→ **Exercise requirements**: Restate word for word the span of lines that opens with the line containing "Electricians You Can Trust." and closes with the last line of the material. Include both ends and nothing more.
----------------
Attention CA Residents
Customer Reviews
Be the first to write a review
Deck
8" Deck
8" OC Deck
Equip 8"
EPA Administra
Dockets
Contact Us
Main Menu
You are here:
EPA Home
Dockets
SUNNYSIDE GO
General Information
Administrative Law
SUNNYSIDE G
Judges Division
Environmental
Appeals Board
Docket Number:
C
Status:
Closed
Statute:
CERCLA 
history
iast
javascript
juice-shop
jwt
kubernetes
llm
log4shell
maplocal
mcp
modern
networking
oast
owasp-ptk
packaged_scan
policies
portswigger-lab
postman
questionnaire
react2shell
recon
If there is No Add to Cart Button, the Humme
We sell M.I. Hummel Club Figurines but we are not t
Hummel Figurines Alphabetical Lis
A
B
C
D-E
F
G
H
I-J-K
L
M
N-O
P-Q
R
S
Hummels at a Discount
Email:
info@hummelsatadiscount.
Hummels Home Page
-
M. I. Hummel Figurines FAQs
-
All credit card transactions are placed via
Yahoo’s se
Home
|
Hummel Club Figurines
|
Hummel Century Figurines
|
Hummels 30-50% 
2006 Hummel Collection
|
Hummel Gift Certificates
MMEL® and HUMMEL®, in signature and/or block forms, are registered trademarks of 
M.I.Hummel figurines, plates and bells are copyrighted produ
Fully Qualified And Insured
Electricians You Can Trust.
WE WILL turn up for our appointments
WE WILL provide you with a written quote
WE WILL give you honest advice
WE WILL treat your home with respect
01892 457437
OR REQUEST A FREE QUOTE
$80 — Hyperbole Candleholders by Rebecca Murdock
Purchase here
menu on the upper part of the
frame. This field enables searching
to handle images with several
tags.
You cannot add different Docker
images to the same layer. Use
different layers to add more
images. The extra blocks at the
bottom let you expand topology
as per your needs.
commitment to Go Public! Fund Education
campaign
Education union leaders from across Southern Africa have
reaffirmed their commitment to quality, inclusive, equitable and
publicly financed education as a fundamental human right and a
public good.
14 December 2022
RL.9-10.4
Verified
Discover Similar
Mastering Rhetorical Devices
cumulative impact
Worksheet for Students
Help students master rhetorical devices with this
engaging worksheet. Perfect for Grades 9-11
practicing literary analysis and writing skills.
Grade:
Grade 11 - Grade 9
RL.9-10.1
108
----------------
→ **Written response**:
Electricians You Can Trust.
WE WILL turn up for our appointments
WE WILL provide you with a written quote
WE WILL give you honest advice
WE WILL treat your home with respect
01892 457437
OR REQUEST A FREE QUOTE
$80 — Hyperbole Candleholders by Rebecca Murdock
Purchase here
menu on the upper part of the
frame. This field enables searching
to handle images with several
tags.
You cannot add different Docker
images to the same layer. Use
different layers to add more
images. The extra blocks at the
bottom let you expand topology
as per your needs.
commitment to Go Public! Fund Education
campaign
Education union leaders from across Southern Africa have
reaffirmed their commitment to quality, inclusive, equitable and
publicly financed education as a fundamental human right and a
public good.
14 December 2022
RL.9-10.4
Verified
Discover Similar
Mastering Rhetorical Devices
cumulative impact
Worksheet for Students
Help students master rhetorical devices with this
engaging worksheet. Perfect for Grades 9-11
practicing literary analysis and writing skills.
Grade:
Grade 11 - Grade 9
RL.9-10.1
108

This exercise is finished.